Chicken and cow waste has flowed from farms into rivers. Other nutrients from humans spread through leaky septic tanks or poor sewage treatment or from dumping by pleasure boats or cruise ships. Stormwater runoff over roads and parking lots washes in animal waste with other dangerous chemicals that rise through the food web and settle in the flesh and fat of marine mammals, including orcas.
But in the last decade a largely unheralded potential pollution source has started garnering new attention — the super-thin film that floats atop marine waters, called the sea-surface microlayer. This millimeter-thick sheen on the surface has long been known to carry fungi and bacteria, and those pathogens can easily become airborne.
So in the mid-2000s, after Puget Sound’s orcas were listed for protection under the Endangered Species Act, Schroeder and a group of whale scientists began wondering if the marine mammals could inhale contaminants when they break the surface.
It seemed like an important question. Whale respiration is particularly sensitive. With each breath, humans exchange up to 20 percent of the air in their lungs. Killer whales may exchange 70 percent at once. And whales don’t have a sinus network to extract harmful particles before they settle in the lungs.
Plus, marine biologists suspect Puget Sound’s southern residents already have weakened immune systems.
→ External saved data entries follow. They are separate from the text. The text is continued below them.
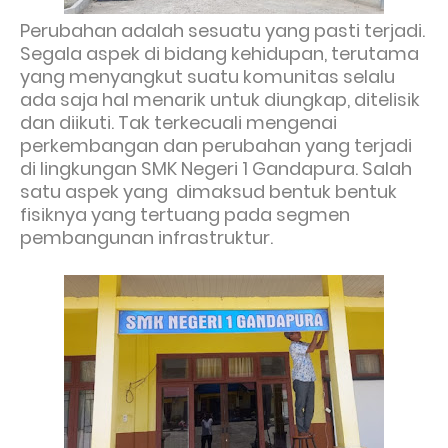
Perubahan adalah sesuatu yang pasti terjadi.
Segala aspek di bidang kehidupan, terutama
yang menyangkut suatu komunitas selalu
ada saja hal menarik untuk diungkap, ditelisik
dan diikuti. Tak terkecuali mengenai
perkembangan dan perubahan yang terjadi
di lingkungan SMK Negeri 1 Gandapura. Salah
satu aspek yang dimaksud bentuk bentuk
fisiknya yang tertuang pada segmen
pembangunan infrastruktur.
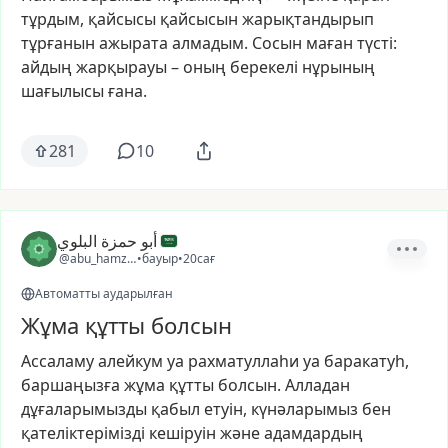
тұрдым,
қайсысы
қайсысын
жарықтандырып
тұрғанын
ажырата
алмадым.
Сосын
маған
түсті:
айдың
жарқырауы
–
оның
берекелі
нұрының
шағылысы
ғана.
281
10
أبو حمزة البلوي
@abu_hamza_22
•
бауыр
•
20сағ
Автоматты аударылған
Жұма құтты болсын
Ассаламу
алейкум
уа
рахматуллаһи
уа
баракатуһ,
баршаңызға
жұма
құтты
болсын.
Алладан
дұғаларымызды
қабыл
етуін,
күнәларымыз
бен
қателіктерімізді
кешіруін
және
адамдардың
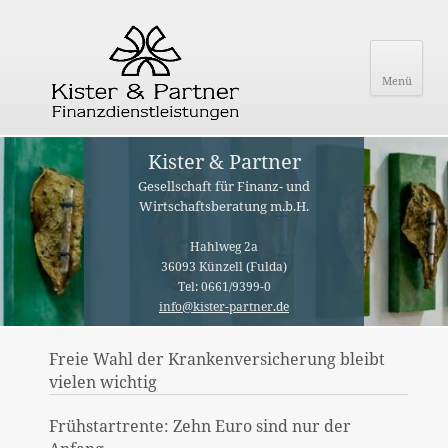
Menü
Kister & Partner
Gesellschaft für Finanz- und
Wirtschaftsberatung m.b.H.
Hahlweg 2a
36093 Künzell (Fulda)
Tel: 0661/9399-0
info@kister-partner.de
Freie Wahl der Krankenversicherung bleibt
vielen wichtig
Frühstartrente: Zehn Euro sind nur der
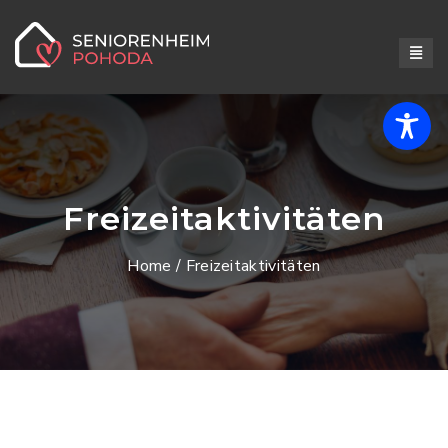
Freizeitaktivitäten
Home
/ Freizeitaktivitäten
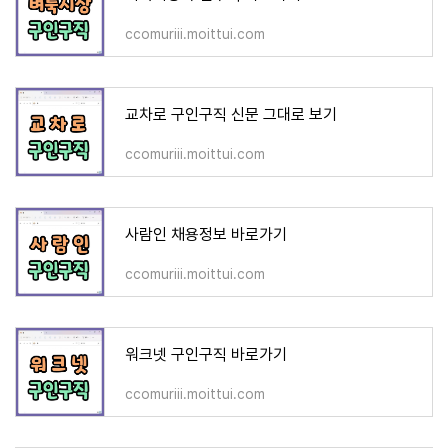
ccomuriii.moittui.com
교차로 구인구직 신문 그대로 보기
ccomuriii.moittui.com
사람인 채용정보 바로가기
ccomuriii.moittui.com
워크넷 구인구직 바로가기
ccomuriii.moittui.com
Because they are at the top of the food chain, they’re loaded up with such toxic chemicals as DDT, and the long-lived banned solvent polychlorinated biphenyls (PCBs) found in fish. And the decline of Puget Sound chinook, their preferred food, means they have to work harder for each meal.
While that could make them more vulnerable to disease, scientists rarely know what kills a Puget Sound orca. Only two in the last 10 years have washed up dead in the U.S.
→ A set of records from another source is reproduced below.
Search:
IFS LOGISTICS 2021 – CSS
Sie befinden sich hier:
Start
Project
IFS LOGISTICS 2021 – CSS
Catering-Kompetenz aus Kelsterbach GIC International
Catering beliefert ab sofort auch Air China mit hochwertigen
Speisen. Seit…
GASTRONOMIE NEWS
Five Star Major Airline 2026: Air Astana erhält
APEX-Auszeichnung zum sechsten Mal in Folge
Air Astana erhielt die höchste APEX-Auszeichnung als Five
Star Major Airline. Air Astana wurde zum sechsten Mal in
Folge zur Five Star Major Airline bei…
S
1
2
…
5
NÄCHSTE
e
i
“When southern residents die, most of the time, they just disappear,” Hanson said. “We don’t have a good idea what happens to them.”
So Schroeder and several colleagues got access to a boat. They attached petri dishes to a shaft and followed whales as they traveled in pods. They gathered 23 breath samples from 14 whales, from Puget Sound to Vancouver Island. They also sampled the sea-surface microlayer.
Both the whale breath and the sea-surface samples contained bacteria that didn’t appear to belong there. Some bacteria did belong, but was antibiotic-resistant. There were strains of Salmonella and a rare bacteria known to cause pneumonia in humans. There was a pathogen responsible for gastroenteritis and gangrene, and a form of Staphylococcus resistant to penicillin. One pathogen normally found in marine waters was, surprisingly, resistant to six different antibiotics.
“In some of the bacteria we found some isolates were almost identical to what we recover in dairy cattle,” said Stephen Raverty, a veterinarian pathologist with B.C.’s Ministry of Agriculture.
Many of the bacteria were nonpathogenic, but a few appeared potentially dangerous.
“It’s not like there was a soup of terribly virulent bacteria out there. But there was enough to be concerned,” Schroeder said.
As researchers tried to understand their findings, Raverty and others took on a new challenge — tracking why killer whales die. Of the 222 documented killer-whale strandings in the northeastern Pacific between 1944 and 2003, a thorough analysis had been done on 46 animals. Half of those died while sick with pneumonia.